(What you need to do): Exclude the pictures. Transcribe exactly, and only, the lines from the one holding "100% TT im Voraus" to the end of the material below.

*** Begin section ***

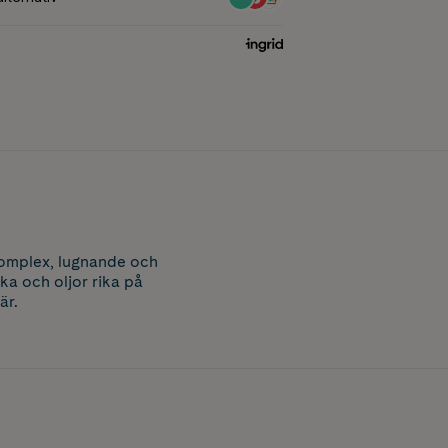
omplex, lugnande och
ka och oljor rika på
är.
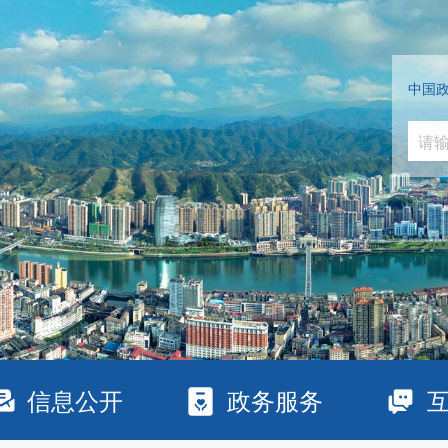
中国
信息公开
政务服务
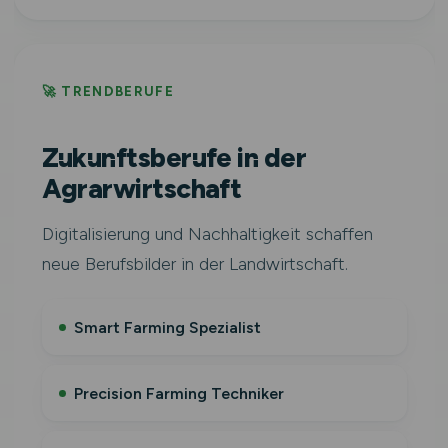
🚀 TRENDBERUFE
Zukunftsberufe in der
Agrarwirtschaft
Digitalisierung und Nachhaltigkeit schaffen
neue Berufsbilder in der Landwirtschaft.
Smart Farming Spezialist
Precision Farming Techniker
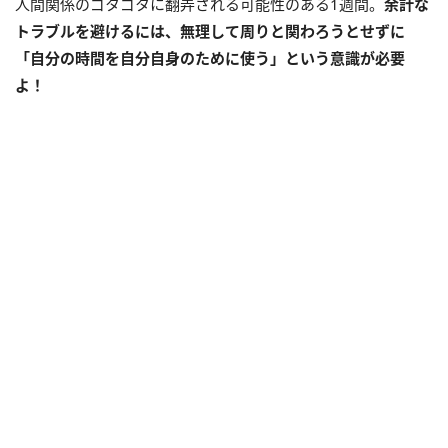
人間関係のゴタゴタに翻弄される可能性のある
1
週間。
余計な
トラブルを避けるには、無理して周りと関わろうとせずに
「自分の時間を自分自身のために使う」という意識が必要
よ！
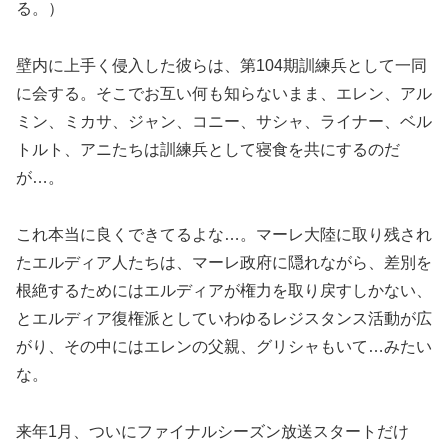
る。）
壁内に上手く侵入した彼らは、第104期訓練兵として一同
に会する。そこでお互い何も知らないまま、エレン、アル
ミン、ミカサ、ジャン、コニー、サシャ、ライナー、ベル
トルト、アニたちは訓練兵として寝食を共にするのだ
が…。
これ本当に良くできてるよな…。マーレ大陸に取り残され
たエルディア人たちは、マーレ政府に隠れながら、差別を
根絶するためにはエルディアが権力を取り戻すしかない、
とエルディア復権派としていわゆるレジスタンス活動が広
がり、その中にはエレンの父親、グリシャもいて…みたい
な。
来年1月、ついにファイナルシーズン放送スタートだけ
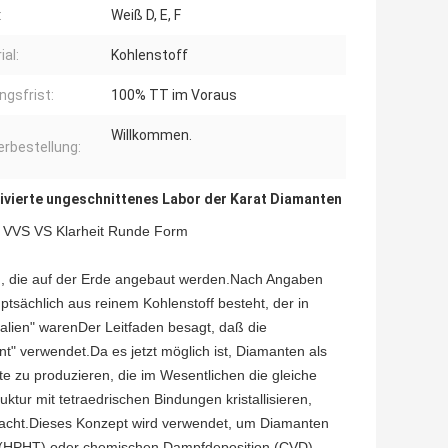
:
Weiß D, E, F
ial:
Kohlenstoff
ngsfrist:
100% TT im Voraus
Willkommen.
rbestellung:
tivierte ungeschnittenes Labor der Karat Diamanten
 VVS VS Klarheit Runde Form
, die auf der Erde angebaut werden.Nach Angaben
tsächlich aus reinem Kohlenstoff besteht, der in
eralien" warenDer Leitfaden besagt, daß die
nt" verwendet.Da es jetzt möglich ist, Diamanten als
kte zu produzieren, die im Wesentlichen die gleiche
tur mit tetraedrischen Bindungen kristallisieren,
 macht.Dieses Konzept wird verwendet, um Diamanten
s (HPHT) oder chemischen Dampfdeposition (CVD)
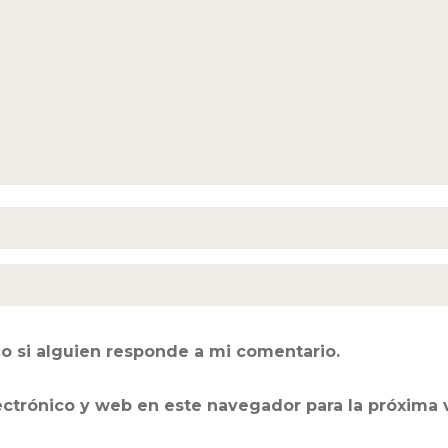
o si alguien responde a mi comentario.
ectrónico y web en este navegador para la próxima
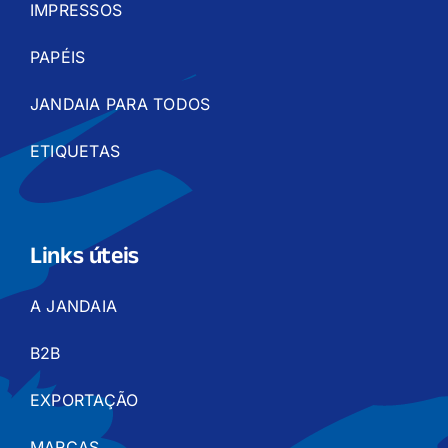
IMPRESSOS
PAPÉIS
JANDAIA PARA TODOS
ETIQUETAS
Links úteis
A JANDAIA
B2B
EXPORTAÇÃO
MARCAS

*** End section ***

(Exercise answer):
100% TT im Voraus
Willkommen.
rbestellung:
tivierte ungeschnittenes Labor der Karat Diamanten
 VVS VS Klarheit Runde Form
, die auf der Erde angebaut werden.Nach Angaben
tsächlich aus reinem Kohlenstoff besteht, der in
eralien" warenDer Leitfaden besagt, daß die
nt" verwendet.Da es jetzt möglich ist, Diamanten als
kte zu produzieren, die im Wesentlichen die gleiche
tur mit tetraedrischen Bindungen kristallisieren,
 macht.Dieses Konzept wird verwendet, um Diamanten
s (HPHT) oder chemischen Dampfdeposition (CVD)
o si alguien responde a mi comentario.
ectrónico y web en este navegador para la próxima
IMPRESSOS
PAPÉIS
JANDAIA PARA TODOS
ETIQUETAS
Links úteis
A JANDAIA
B2B
EXPORTAÇÃO
MARCAS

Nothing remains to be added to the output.